- [Task instructions]
From the data below, return the exact lines starting at the line containing "Foto-przestrzeń" and ending at the line containing "Ciąg wywiadów", both included, and nothing else.
Dataset excerpts Start Marker
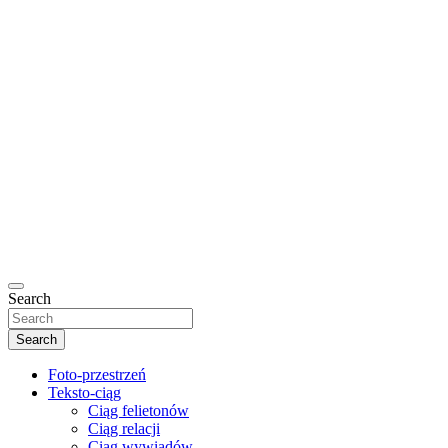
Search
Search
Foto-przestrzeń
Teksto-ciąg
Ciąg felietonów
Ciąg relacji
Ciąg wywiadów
Dataset excerpts End Marker
Dataset excerpts Start Marker
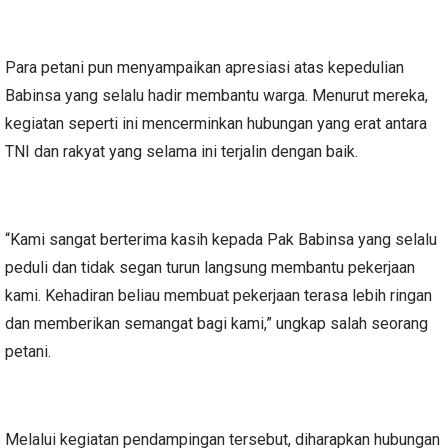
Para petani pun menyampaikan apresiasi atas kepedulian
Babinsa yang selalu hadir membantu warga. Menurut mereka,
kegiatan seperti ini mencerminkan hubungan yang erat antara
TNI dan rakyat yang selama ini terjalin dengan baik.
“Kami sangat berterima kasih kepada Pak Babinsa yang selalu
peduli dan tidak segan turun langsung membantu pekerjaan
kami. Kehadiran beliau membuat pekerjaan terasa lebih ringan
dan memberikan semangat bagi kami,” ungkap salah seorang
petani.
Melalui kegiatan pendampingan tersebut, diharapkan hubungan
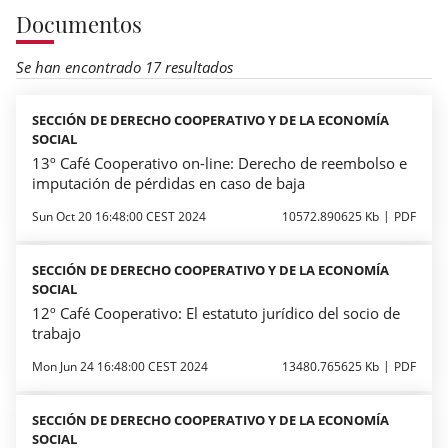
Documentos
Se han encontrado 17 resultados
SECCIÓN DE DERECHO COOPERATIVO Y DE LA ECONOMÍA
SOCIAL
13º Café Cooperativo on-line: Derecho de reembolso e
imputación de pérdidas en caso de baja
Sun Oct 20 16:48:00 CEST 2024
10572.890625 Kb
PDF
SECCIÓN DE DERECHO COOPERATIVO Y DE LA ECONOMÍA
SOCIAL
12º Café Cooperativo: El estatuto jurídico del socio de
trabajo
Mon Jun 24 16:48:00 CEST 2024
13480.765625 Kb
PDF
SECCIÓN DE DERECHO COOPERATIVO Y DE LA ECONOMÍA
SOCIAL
Dataset excerpts End Marker
- [Written answer]
Foto-przestrzeń
Teksto-ciąg
Ciąg felietonów
Ciąg relacji
Ciąg wywiadów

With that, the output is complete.